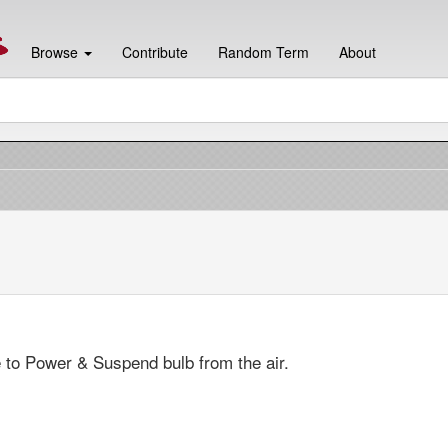
Browse
Contribute
Random Term
About
 to Power & Suspend bulb from the air.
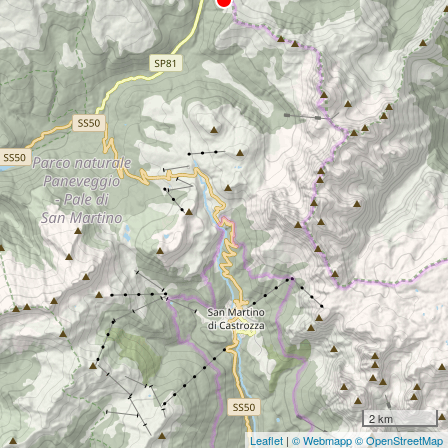
2 km
Leaflet
|
© Webmapp
© OpenStreetMap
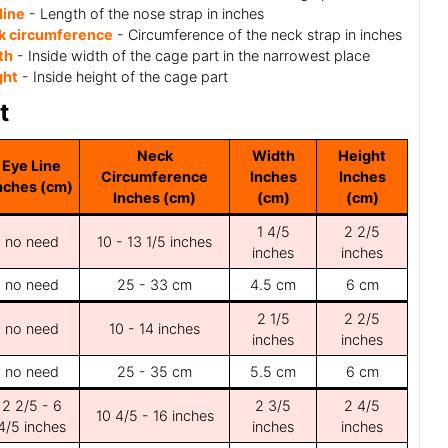
line
- Length of the nose strap in inches
k circumference
- Circumference of the neck strap in inches
th
- Inside width of the cage part in the narrowest place
ght
- Inside height of the cage part
t
Neck
Width
Height
Eye Line
Circumference
Inches
Inches
nches (cm)
Inches (cm)
(cm)
(cm)
1 4/5
2 2/5
no need
10 - 13 1/5 inches
inches
inches
no need
25 - 33 cm
4.5 cm
6 cm
2 1/5
2 2/5
no need
10 - 14 inches
inches
inches
no need
25 - 35 cm
5.5 cm
6 cm
2 2/5 - 6
2 3/5
2 4/5
10 4/5 - 16 inches
4/5 inches
inches
inches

========================================================================

Goal of the exercise: On how many lines of the data does the word "cage" appear? Reply with the number alone.

Solution: 2